Your next question comes from the line of Rajan Sharma from Goldman Sachs.

Rajan Sharma, Analyst

Firstly, just on IPH45, how should we think about the initial development plan now? Is it likely to be in Padcev resistant or Padcev experienced patients in bladder cancer? Could you also just talk about your expectations longer-term for the profile there? Do you think there's an opportunity to differentiate both on efficacy and on safety? If so, on safety, how do you think that may work mechanistically? And then just secondly on lacutamab on Sézary, you mentioned a potential exploration of a faster market strategy. Could you just kind of walk us through the potential passing market there, and is that predicated on MF?

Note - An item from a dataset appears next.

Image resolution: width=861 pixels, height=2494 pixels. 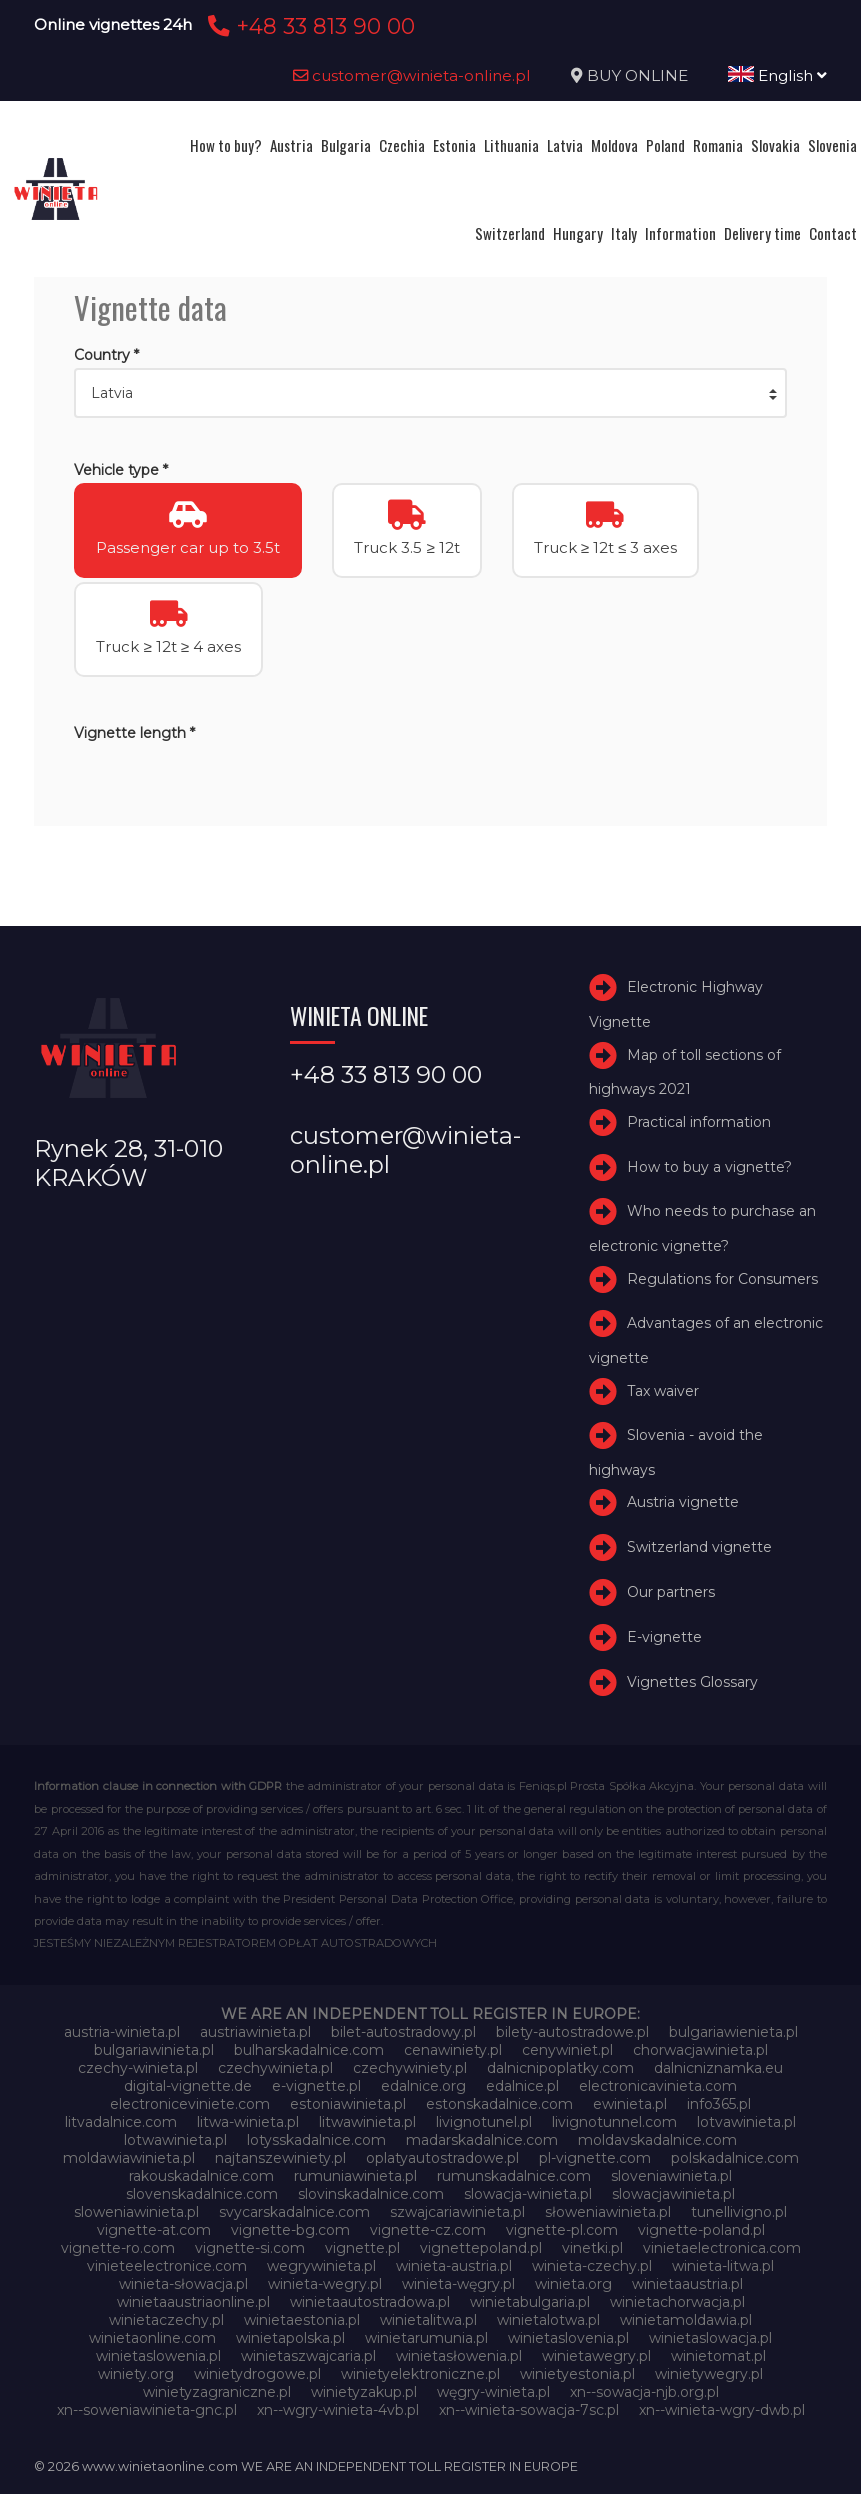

Sonia Quaratino, Chief Medical Officer

Rajan, thanks for the questions. Around IPH45, of course, we have some ideas based on the preclinical data on how to better position this asset. The initial trial will be a dose escalation study to assess the safety, tolerability, and signs of antitumor activity of this asset. Based on the characteristics shown in the trial, we will refine the clinical development plan for this asset, but it may not only be in parts of refractory patients, but for instance, there is a strong possibility based on the preclinical data that we recently published at AACR to also target tumors that express a low level of Nectin-4 that at present are not captured by other Nectin-4 ADCs. Of course, all this is purely speculative at the moment, and only the data will confirm. Now, regarding lacutamab, do you mind repeating your question?

Rajan Sharma, Analyst

Yes, sure. So I think you talked about a fast-to-market strategy in Sézary syndrome. Could you just maybe walk us through how you're thinking about that and what the potential options could be? And then just from a commercialization perspective, is that predicated on also getting an approval in MF?

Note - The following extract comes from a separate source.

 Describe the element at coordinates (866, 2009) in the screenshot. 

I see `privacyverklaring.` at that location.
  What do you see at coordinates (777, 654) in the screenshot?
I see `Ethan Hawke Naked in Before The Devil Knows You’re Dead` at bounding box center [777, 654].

Sonia Quaratino, Chief Medical Officer

Right. Well, there are different options, of course, and as also mentioned previously, the option of asking for accelerated approval remains open. We need the 12 months durability of response and a registrational trial ongoing to obtain accelerated approval in the niche indication of Sézary, where we obtained FDA fast track designation. However, with the registrational trial, we also aim to bring lacutamab to the market for the MF patients as well. Let's not forget that we remain committed also to PTCL. It's still behind in terms of development, but this is also an indication that is ongoing and is very much on our radar.

Operator, Operator

Your next question comes from the line of Liisa Bayko from Evercore ISI.

Jingming Chen, Analyst

This is Jingming on for Lisa. So our question is for lacutamab. What would be a good benchmark for PTCL data next year? What's your expectation for that readout?

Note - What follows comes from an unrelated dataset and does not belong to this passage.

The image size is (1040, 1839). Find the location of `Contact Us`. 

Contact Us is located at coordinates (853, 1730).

Sonia Quaratino, Chief Medical Officer

Hi Lisa. Very interesting question. Now, PTCL, of course, it's a very crowded space. On the other hand, it remains quite an unmet medical need for these patients. Lacutamab has the advantage of having an extremely good safety profile as shown in the TELLOMAK study compared to other therapies. This could also give it an advantage for the patient population that has quite different comorbidities and cannot accept harsher therapy. The combination with the chemotherapy should bring the efficacy to what other competitors are doing with other drugs in the same space. It's a balance between efficacy and tolerability.

Operator, Operator

And this concludes our question-and-answer session, and does conclude today's conference call. Thank you for your participation. You may now disconnect.